Configuration Options for Different Sources

Kafka Configurations

The following table shows the SingleStore-specific configurations for a Kafka environment.

Parameter	Description
`spoof.dns`	Used while connecting to Kafka via a proxy, for example, when connecting across multiple cloud services. Use `spoof.dns` to re-route the connections to the proxy without modifying the Kafka broker configuration.
`operation.timeout.ms`	Specifies a timeout for operations such as metadata requests and message consumption/production. This value can be adjusted based on the size of the consumed/produced dataset. Default: 10 seconds `CONFIG '{"operation.timeout.ms" : "10000"}'`
`sasl.kerberos.cache`	Used with Kerberos authentication to specify where to cache Kerberos tickets. When this value is not specified, a `"sasl.tmpdir"` + `/pipeline_digest` location is used. Default `sasl.tmpdir`: `/tmp` `CONFIG '{"sasl.kerberos.cache" : "/tmp"}'`
`sasl.kerberos.disable.kinit`	Use this parameter if the client does not support `kinit` and refresh tokens with SingleStore.

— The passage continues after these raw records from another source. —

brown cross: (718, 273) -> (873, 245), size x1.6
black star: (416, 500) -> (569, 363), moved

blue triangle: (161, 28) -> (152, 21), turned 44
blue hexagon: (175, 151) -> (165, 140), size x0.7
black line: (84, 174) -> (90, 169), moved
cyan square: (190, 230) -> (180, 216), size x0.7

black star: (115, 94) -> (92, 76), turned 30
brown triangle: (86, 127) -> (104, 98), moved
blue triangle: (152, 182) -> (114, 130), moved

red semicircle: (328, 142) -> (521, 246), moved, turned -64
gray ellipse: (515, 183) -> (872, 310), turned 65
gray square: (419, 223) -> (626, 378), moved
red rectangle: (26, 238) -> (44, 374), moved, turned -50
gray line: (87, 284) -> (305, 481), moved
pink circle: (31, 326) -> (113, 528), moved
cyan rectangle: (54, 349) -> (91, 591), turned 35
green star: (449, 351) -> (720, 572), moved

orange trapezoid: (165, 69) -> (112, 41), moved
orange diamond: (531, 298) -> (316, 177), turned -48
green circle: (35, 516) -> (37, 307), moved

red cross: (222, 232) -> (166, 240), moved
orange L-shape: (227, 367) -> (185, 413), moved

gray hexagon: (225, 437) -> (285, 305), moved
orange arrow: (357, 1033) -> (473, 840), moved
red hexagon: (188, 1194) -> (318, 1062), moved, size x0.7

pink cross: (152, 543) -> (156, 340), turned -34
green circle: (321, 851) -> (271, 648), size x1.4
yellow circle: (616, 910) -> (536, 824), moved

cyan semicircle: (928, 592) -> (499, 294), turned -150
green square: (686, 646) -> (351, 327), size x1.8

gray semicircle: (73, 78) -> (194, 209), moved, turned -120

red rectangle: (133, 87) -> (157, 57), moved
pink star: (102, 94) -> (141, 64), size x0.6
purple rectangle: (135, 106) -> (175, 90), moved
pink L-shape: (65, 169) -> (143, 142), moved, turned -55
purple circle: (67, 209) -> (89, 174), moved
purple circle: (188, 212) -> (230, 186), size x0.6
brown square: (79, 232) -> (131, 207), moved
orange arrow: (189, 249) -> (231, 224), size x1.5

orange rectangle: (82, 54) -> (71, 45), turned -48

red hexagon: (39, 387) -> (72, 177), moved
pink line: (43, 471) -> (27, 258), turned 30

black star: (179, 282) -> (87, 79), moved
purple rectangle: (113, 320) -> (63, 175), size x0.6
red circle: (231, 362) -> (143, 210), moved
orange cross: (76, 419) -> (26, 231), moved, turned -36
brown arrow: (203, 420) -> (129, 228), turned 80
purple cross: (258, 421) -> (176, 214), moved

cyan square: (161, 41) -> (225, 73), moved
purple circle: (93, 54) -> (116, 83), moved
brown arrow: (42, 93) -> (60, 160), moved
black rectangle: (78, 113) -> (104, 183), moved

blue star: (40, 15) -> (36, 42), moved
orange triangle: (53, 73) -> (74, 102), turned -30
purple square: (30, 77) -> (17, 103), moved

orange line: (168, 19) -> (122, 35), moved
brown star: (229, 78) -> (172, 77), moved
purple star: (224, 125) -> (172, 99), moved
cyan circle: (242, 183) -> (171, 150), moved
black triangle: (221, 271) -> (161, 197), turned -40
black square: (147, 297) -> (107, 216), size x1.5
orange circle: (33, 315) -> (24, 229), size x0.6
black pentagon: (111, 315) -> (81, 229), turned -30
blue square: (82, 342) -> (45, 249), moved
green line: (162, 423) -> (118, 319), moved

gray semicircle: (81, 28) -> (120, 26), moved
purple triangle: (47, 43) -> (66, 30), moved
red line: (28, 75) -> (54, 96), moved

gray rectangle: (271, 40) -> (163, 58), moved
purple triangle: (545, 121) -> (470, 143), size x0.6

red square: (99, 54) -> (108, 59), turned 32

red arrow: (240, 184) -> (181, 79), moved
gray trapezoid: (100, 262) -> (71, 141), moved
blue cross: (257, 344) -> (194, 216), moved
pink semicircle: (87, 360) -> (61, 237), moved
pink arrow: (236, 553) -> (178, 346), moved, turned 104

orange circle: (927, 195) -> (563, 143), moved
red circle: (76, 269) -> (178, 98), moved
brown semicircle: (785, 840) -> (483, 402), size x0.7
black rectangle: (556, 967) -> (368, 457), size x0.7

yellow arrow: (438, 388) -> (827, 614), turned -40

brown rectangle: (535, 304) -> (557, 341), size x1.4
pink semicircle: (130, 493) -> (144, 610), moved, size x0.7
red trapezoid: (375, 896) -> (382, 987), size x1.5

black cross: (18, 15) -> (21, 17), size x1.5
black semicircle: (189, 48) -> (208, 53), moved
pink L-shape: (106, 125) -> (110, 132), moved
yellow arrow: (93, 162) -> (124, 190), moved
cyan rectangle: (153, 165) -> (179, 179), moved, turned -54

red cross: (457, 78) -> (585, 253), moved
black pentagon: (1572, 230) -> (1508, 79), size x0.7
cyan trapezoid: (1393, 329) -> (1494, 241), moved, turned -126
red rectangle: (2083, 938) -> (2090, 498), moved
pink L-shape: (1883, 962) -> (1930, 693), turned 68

Running `kinit` is not required if a background process keeps the Kerberos ticket cache up to date. `CONFIG '{"sasl.kerberos.disable.kinit" : true}'`

The CONFIG clause of a Kafka pipeline can accept a spoof.dns element as an alternative to configuring Kafka brokers. The spoof.dns element must be a JSON object consisting of an arbitrary number of key-value pairs with URL string values. When the pipeline attempts to connect to a Kafka broker whose URL matches one of the keys, the pipeline will connect to the corresponding URL value, effectively remapping the broker URLs inside the pipeline Kafka client.

This CREATE PIPELINE command will let you set the AWS private link configuration for Kafka Brokers with AWS MSK.

SQL

CREATE PIPELINE <pipeline_name> AS LOAD DATA KAFKA '<Kafka bootstrap server endpoint>:<port>/<topic name>'
CONFIG '{
  "spoof.dns": {
    "<broker 1 endpoint>:<port>":"<SingleStore shared endpoint (outbound)>:<NLB listener port for broker 1>",
    "<broker 2 endpoint>:<port>":"<SingleStore shared endpoint (outbound)>:<NLB listener port for broker 2>",
    "<broker 3 endpoint>:<port>":"<SingleStore shared endpoint (outbound)>:<NLB listener port for broker 3>",
  }
}'
INTO TABLE <table_name>;

There are a few more configuration options that are supported by Kafka. Consult the CONFIGURATION.md file in the librdkafka project in GitHub to see the full list.

Note

Some of the configuration options are not supported in SingleStore. The client will receive a "Forbidden Key" error when accessing unsupported configuration options.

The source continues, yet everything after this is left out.